**Exercise instructions:** Nothing outside the range below should be printed. Output exactly the lines from the line with "there’s poisonous b" to the line with "out all the", both included.

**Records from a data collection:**

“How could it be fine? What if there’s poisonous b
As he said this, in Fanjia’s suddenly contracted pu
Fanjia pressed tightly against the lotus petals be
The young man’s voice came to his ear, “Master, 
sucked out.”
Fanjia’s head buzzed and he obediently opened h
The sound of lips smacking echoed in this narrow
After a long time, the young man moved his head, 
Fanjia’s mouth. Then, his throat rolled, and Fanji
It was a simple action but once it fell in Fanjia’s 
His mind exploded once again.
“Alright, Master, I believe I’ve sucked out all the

--

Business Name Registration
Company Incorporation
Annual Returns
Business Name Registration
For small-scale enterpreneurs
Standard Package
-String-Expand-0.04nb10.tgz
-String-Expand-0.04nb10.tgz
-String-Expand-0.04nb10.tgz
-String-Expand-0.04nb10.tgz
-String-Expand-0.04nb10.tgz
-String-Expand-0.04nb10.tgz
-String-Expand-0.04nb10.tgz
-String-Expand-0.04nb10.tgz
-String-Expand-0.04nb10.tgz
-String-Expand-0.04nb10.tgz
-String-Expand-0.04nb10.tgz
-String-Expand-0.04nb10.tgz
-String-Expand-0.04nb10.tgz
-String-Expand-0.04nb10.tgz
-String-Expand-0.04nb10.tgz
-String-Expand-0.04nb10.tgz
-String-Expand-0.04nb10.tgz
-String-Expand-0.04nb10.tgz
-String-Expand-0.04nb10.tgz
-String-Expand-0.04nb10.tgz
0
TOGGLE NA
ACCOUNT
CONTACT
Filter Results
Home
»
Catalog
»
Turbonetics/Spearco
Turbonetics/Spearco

**Output for this exercise:**
“How could it be fine? What if there’s poisonous b
As he said this, in Fanjia’s suddenly contracted pu
Fanjia pressed tightly against the lotus petals be
The young man’s voice came to his ear, “Master, 
sucked out.”
Fanjia’s head buzzed and he obediently opened h
The sound of lips smacking echoed in this narrow
After a long time, the young man moved his head, 
Fanjia’s mouth. Then, his throat rolled, and Fanji
It was a simple action but once it fell in Fanjia’s 
His mind exploded once again.
“Alright, Master, I believe I’ve sucked out all the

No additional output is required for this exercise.